Conscient de cette gageure, Robinvil dans ses vidéos se garde bien dans un premier temps, de saisir ; il effleure, soutient et accompagne du regard et du toucher, d’où l’omniprésence des mains, souvent gantées d’un caoutchouc protecteur, mains qui caressent l’épiderme d’un mur, suggèrent l’espace d’un tableau, semblent porter un paysage ou encore maintenir avec infiniment de précaution quelques fruits ou végétaux, elles nous livrent ainsi à distance des apparitions, cherchent quelques secrets au très profond de ces altérités.
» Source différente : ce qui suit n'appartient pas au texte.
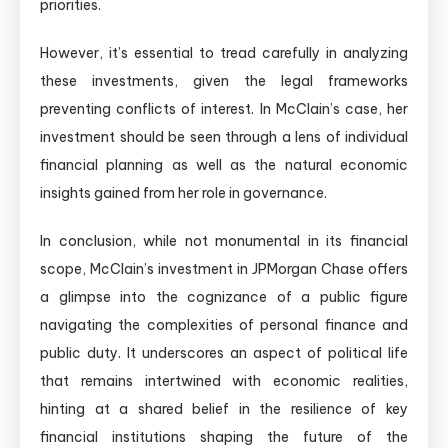
priorities.
However, it’s essential to tread carefully in analyzing
these investments, given the legal frameworks
preventing conflicts of interest. In McClain’s case, her
investment should be seen through a lens of individual
financial planning as well as the natural economic
insights gained from her role in governance.
In conclusion, while not monumental in its financial
scope, McClain’s investment in JPMorgan Chase offers
a glimpse into the cognizance of a public figure
navigating the complexities of personal finance and
public duty. It underscores an aspect of political life
that remains intertwined with economic realities,
hinting at a shared belief in the resilience of key
financial institutions shaping the future of the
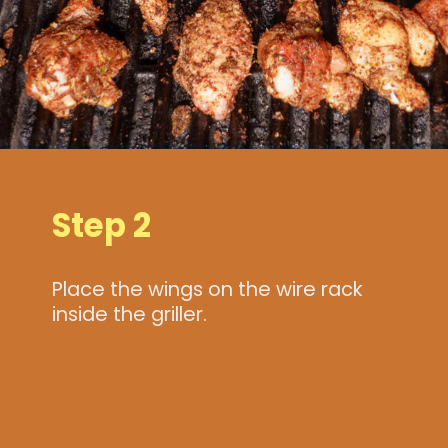
Step 2
Place the wings on the wire rack
inside the griller.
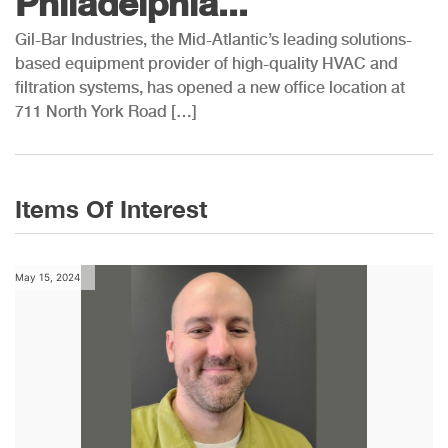
Philadelphia...
Gil-Bar Industries, the Mid-Atlantic’s leading solutions-
based equipment provider of high-quality HVAC and
filtration systems, has opened a new office location at
711 North York Road […]
Items Of Interest
May 15, 2024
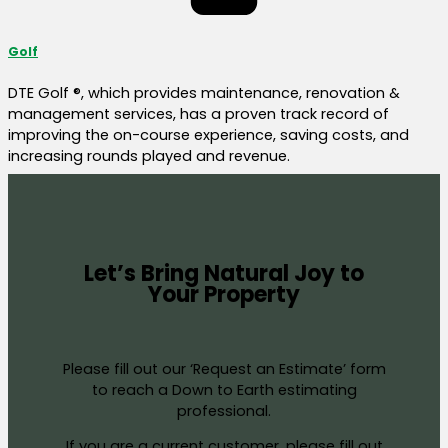
Golf
DTE Golf ®, which provides maintenance, renovation &
management services, has a proven track record of
improving the on-course experience, saving costs, and
increasing rounds played and revenue.
Let’s Bring Natural Joy to
Your Property
Please fill out our ‘Request an Estimate’ form
to reach a Down to Earth estimating
professional.
If you are a current customer, please fill out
Mais toujours à distance, la distance du respect, de l’humilité et de la pudeur, la distance nécessaire à l’appréhension du vide et du silence, car c’est précisément dans cet espace vacant que se glisse le ressentir, que se joue l’évocation, dans l’espace qui sépare l’objet aimé de la main prédatrice que prend place l’émotion, dans ce flux et dans cette temporalité.
Il faudra pourtant inévitablement prélever, capturer et extraire quelques images, mais comme à regret, conscient de l’homicide et de la violence de cette appropriation, un fort sentiment de perte et de deuil semble dés lors les affecter durablement, la perte de l’innocence qui confère au monde son extrême fragilité, le deuil d’un monde possible ou la douceur se substituerait à l’âpreté, le monde des interstices et du furtif. Les bandes sons et les quelques images parasites de vue de grandes surfaces ou de couloirs de métros où déambulent frénétiquement quelques centaines de consommateurs affairés, semblent attester, elles aussi, mais par opposition et par dualité, de cette disparition inéluctable des tendresses amoureuses indispensables aux émois contemplatifs. C’est seulement lorsqu’on reste très longtemps seul que là où pour les autres il n’y a rien, l’on découvre de plus en plus de choses partout.